**Dataset entries**
══════════
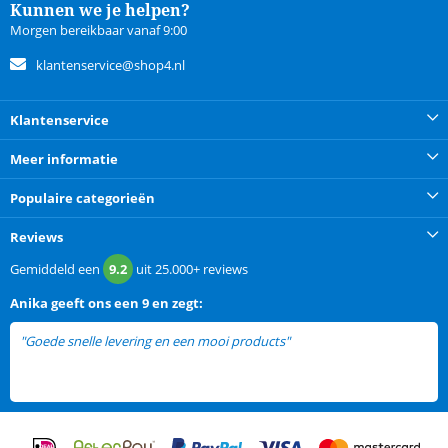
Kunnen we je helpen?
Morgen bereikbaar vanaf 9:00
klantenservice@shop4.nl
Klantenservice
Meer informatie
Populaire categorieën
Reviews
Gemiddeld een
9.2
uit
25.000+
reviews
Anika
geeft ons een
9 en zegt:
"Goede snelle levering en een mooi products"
══════════
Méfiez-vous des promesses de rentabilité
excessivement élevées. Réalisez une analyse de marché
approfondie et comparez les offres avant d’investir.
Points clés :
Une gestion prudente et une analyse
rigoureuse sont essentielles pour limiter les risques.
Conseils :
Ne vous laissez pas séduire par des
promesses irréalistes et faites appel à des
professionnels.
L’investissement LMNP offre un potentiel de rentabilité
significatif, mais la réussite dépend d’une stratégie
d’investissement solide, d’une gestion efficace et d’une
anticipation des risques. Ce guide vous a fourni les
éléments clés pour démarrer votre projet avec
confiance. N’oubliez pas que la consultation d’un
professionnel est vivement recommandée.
══════════
**Exercise objective**
Please copy all lines of the listing in which the string "pour" occurs.

**Response**
rigoureuse sont essentielles pour limiter les risques.
éléments clés pour démarrer votre projet avec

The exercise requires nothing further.